=== Work task ===
Return all lines below containing the word "Center".

=== Given data ===
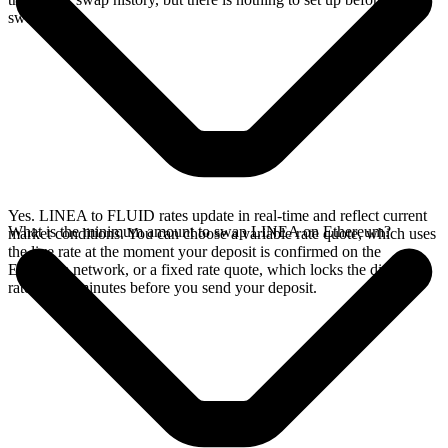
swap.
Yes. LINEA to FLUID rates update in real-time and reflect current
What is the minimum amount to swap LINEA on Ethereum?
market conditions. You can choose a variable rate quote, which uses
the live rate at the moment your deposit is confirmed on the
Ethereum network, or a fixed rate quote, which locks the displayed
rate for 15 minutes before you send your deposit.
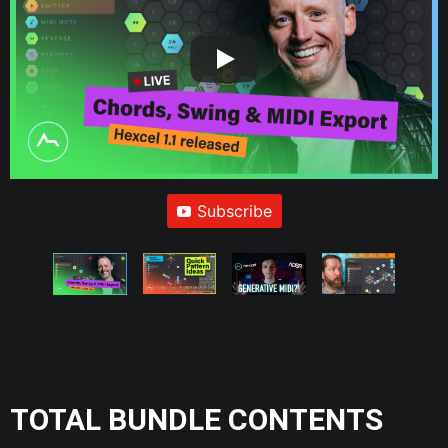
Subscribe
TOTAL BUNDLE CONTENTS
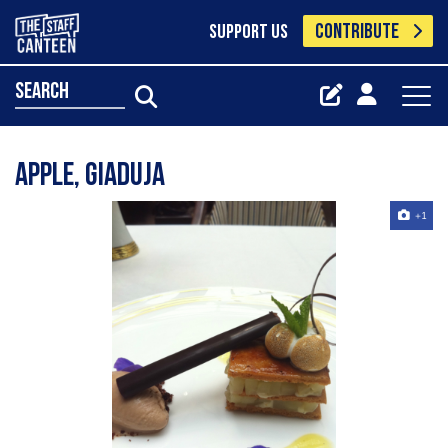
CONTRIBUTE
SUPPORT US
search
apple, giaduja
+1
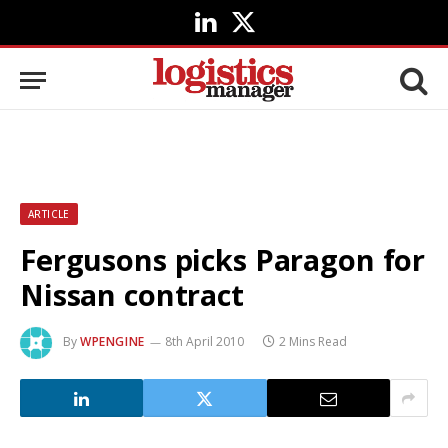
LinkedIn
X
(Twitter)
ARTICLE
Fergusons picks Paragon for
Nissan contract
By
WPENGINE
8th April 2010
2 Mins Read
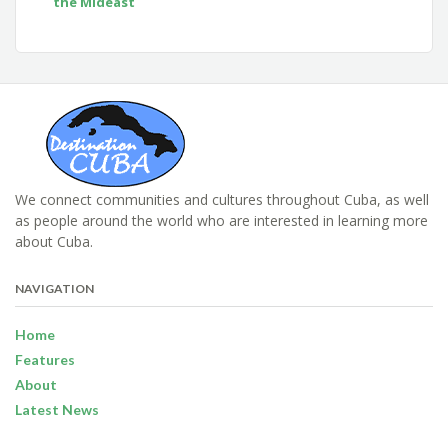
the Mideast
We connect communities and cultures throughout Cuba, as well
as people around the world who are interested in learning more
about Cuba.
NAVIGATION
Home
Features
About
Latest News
--
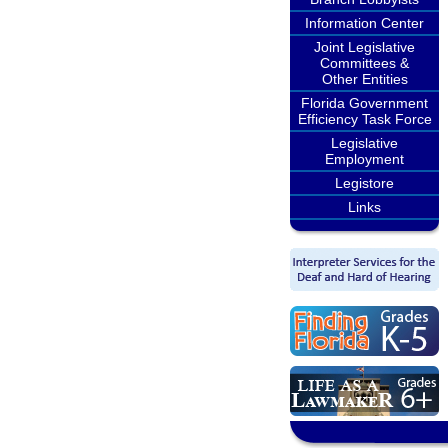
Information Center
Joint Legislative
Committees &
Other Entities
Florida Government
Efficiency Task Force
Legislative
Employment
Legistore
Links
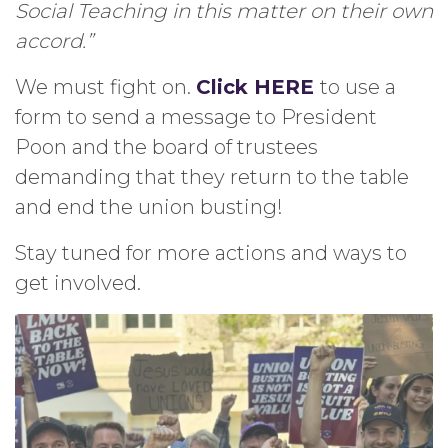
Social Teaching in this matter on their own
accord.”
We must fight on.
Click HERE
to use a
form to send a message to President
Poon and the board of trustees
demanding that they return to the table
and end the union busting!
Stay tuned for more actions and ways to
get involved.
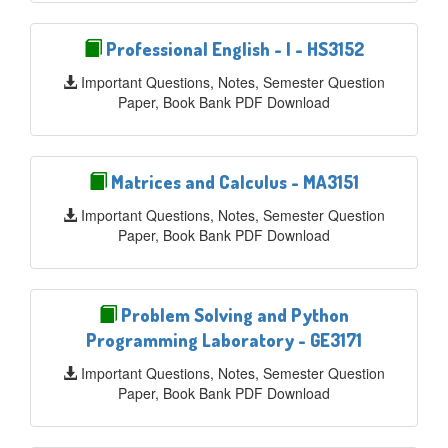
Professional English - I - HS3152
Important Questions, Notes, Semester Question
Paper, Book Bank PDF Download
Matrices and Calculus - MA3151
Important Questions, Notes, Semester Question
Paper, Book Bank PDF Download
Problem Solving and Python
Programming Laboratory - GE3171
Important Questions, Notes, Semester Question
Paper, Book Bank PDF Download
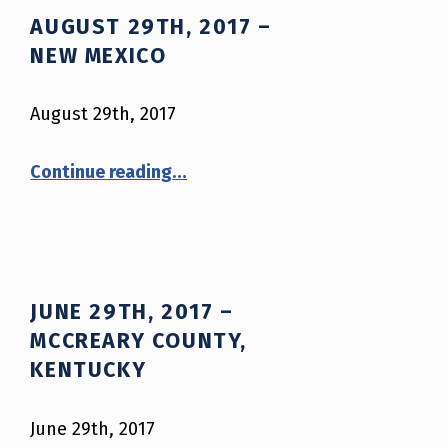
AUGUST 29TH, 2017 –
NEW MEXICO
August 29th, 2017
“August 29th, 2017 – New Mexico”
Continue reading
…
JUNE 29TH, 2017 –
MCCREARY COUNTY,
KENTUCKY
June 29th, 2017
--
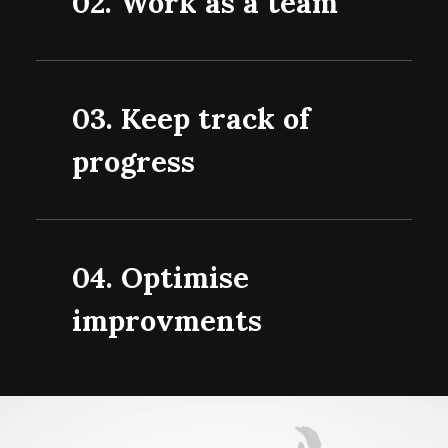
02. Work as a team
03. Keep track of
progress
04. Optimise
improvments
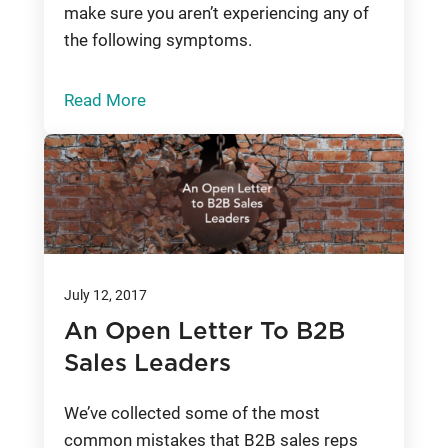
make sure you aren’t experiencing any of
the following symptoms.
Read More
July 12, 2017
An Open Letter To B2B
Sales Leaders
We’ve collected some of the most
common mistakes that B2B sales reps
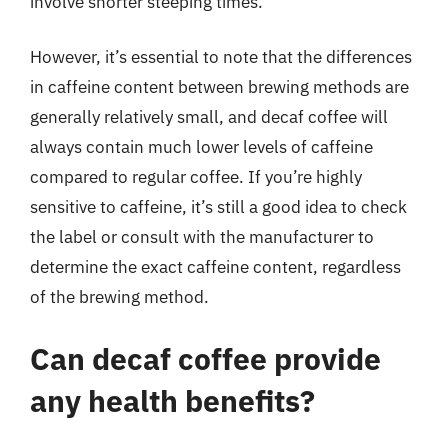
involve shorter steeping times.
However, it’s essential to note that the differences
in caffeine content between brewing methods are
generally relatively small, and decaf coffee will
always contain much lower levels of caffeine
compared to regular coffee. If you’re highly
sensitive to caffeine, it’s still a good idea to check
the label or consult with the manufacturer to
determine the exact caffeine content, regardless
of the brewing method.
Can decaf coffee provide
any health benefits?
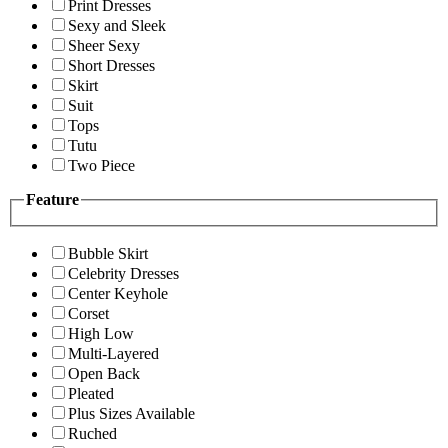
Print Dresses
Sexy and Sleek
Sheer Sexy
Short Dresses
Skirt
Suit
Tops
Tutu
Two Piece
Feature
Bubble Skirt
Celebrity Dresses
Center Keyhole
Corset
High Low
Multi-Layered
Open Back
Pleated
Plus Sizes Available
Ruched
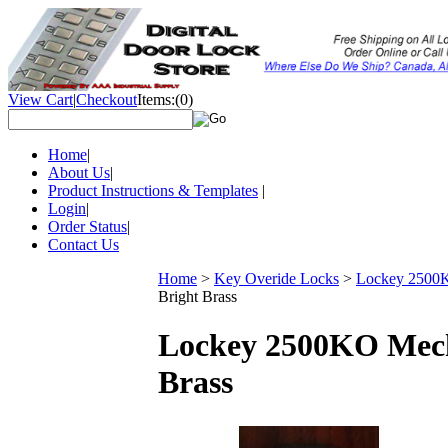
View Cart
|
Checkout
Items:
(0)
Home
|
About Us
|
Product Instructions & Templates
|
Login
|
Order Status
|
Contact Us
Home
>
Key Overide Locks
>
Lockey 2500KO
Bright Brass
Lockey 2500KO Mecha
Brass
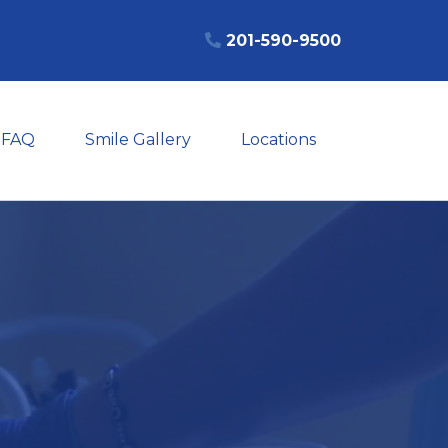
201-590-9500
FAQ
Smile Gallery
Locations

=== Answer to this problem ===
Information Center
Center Keyhole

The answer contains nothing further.